> [What to do]: Please find the lines in the entries below that contain the word "possono", and copy each one.

> [Provided records]:
* * * * * * * * *

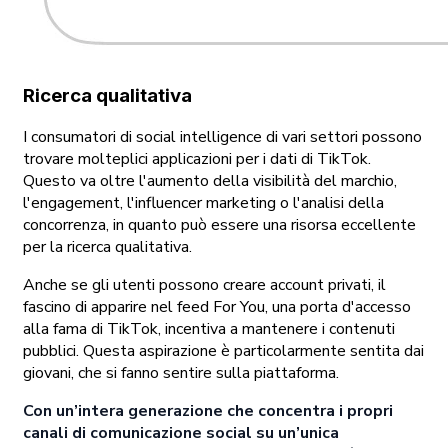
Ricerca qualitativa
I consumatori di social intelligence di vari settori possono
trovare molteplici applicazioni per i dati di TikTok.
Questo va oltre l'aumento della visibilità del marchio,
l'engagement, l'influencer marketing o l'analisi della
concorrenza, in quanto può essere una risorsa eccellente
per la ricerca qualitativa.
Anche se gli utenti possono creare account privati, il
fascino di apparire nel feed For You, una porta d'accesso
alla fama di TikTok, incentiva a mantenere i contenuti
pubblici. Questa aspirazione è particolarmente sentita dai
giovani, che si fanno sentire sulla piattaforma.
Con un’intera generazione che concentra i propri
canali di comunicazione social su un’unica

* * * * * * * * *

> [Task solution]:
I consumatori di social intelligence di vari settori possono
Anche se gli utenti possono creare account privati, il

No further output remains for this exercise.